▶ _Work instruction_:
For the entries that follow, tally the lines holding the string "PSILI". Give the total and nothing else.

▶ _Provided material_:
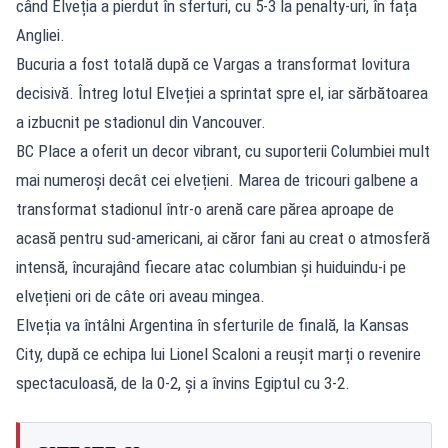
când Elveția a pierdut în sferturi, cu 5-3 la penalty-uri, în fața
Angliei.
Bucuria a fost totală după ce Vargas a transformat lovitura
decisivă. Întreg lotul Elveției a sprintat spre el, iar sărbătoarea
a izbucnit pe stadionul din Vancouver.
BC Place a oferit un decor vibrant, cu suporterii Columbiei mult
mai numeroși decât cei elvețieni. Marea de tricouri galbene a
transformat stadionul într-o arenă care părea aproape de
acasă pentru sud-americani, ai căror fani au creat o atmosferă
intensă, încurajând fiecare atac columbian și huiduindu-i pe
elvețieni ori de câte ori aveau mingea.
Elveția va întâlni Argentina în sferturile de finală, la Kansas
City, după ce
echipa lui Lionel Scaloni a reușit marți o revenire
spectaculoasă, de la 0-2, și a învins Egiptul cu 3-2
.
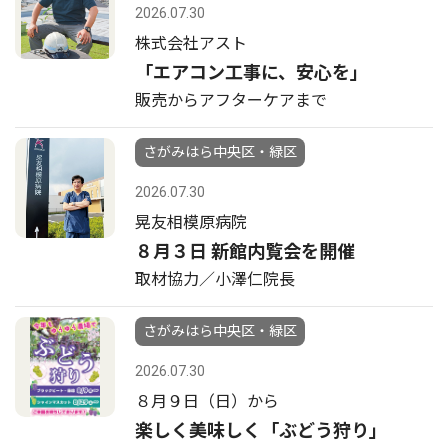
2026.07.30
株式会社アスト
「エアコン工事に、安心を」
販売からアフターケアまで
さがみはら中央区・緑区
2026.07.30
晃友相模原病院
８月３日 新館内覧会を開催
取材協力／小澤仁院長
さがみはら中央区・緑区
2026.07.30
８月９日（日）から
楽しく美味しく「ぶどう狩り」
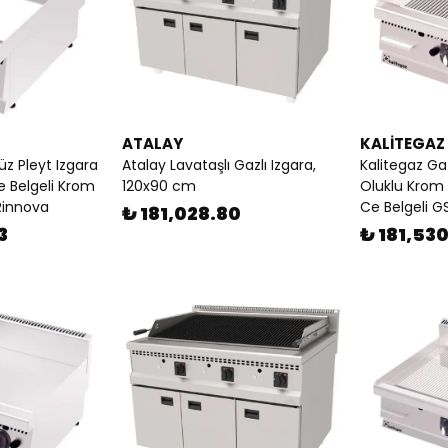
ATALAY
KALİTEGAZ
üz Pleyt Izgara
Atalay Lavataşlı Gazlı Izgara,
Kalitegaz Gaz
 Belgeli Krom
120x90 cm
Oluklu Krom
Rinnova
Ce Belgeli 
₺ 181,028.80
3
₺ 181,53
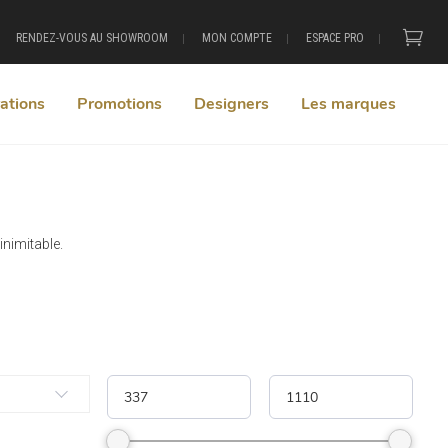
RENDEZ-VOUS AU SHOWROOM
MON COMPTE
ESPACE PRO
ations
Promotions
Designers
Les marques
nimitable.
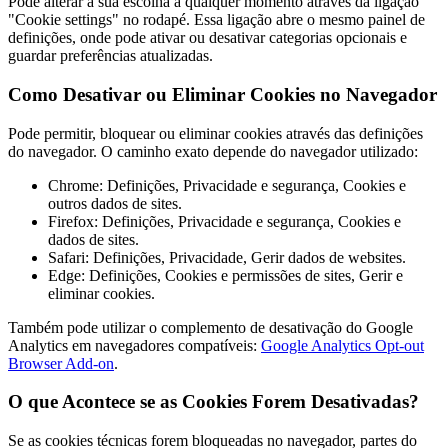
Pode alterar a sua escolha a qualquer momento através da ligação
"Cookie settings" no rodapé. Essa ligação abre o mesmo painel de
definições, onde pode ativar ou desativar categorias opcionais e
guardar preferências atualizadas.
Como Desativar ou Eliminar Cookies no Navegador
Pode permitir, bloquear ou eliminar cookies através das definições
do navegador. O caminho exato depende do navegador utilizado:
Chrome: Definições, Privacidade e segurança, Cookies e
outros dados de sites.
Firefox: Definições, Privacidade e segurança, Cookies e
dados de sites.
Safari: Definições, Privacidade, Gerir dados de websites.
Edge: Definições, Cookies e permissões de sites, Gerir e
eliminar cookies.
Também pode utilizar o complemento de desativação do Google
Analytics em navegadores compatíveis:
Google Analytics Opt-out
Browser Add-on
.
O que Acontece se as Cookies Forem Desativadas?
Se as cookies técnicas forem bloqueadas no navegador, partes do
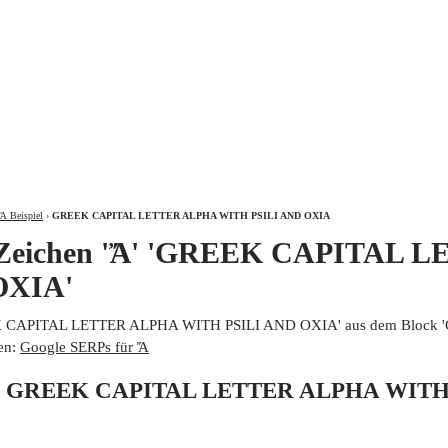
ÜBER
Ἄ Beispiel
›
GREEK CAPITAL LETTER ALPHA WITH PSILI AND OXIA
m Zeichen 'Ἄ' 'GREEK CAPITAL
OXIA'
EK CAPITAL LETTER ALPHA WITH PSILI AND OXIA' aus dem Block 'Gr
en:
Google SERPs für Ἄ
 von GREEK CAPITAL LETTER ALPHA WITH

▶ _The answer_:
2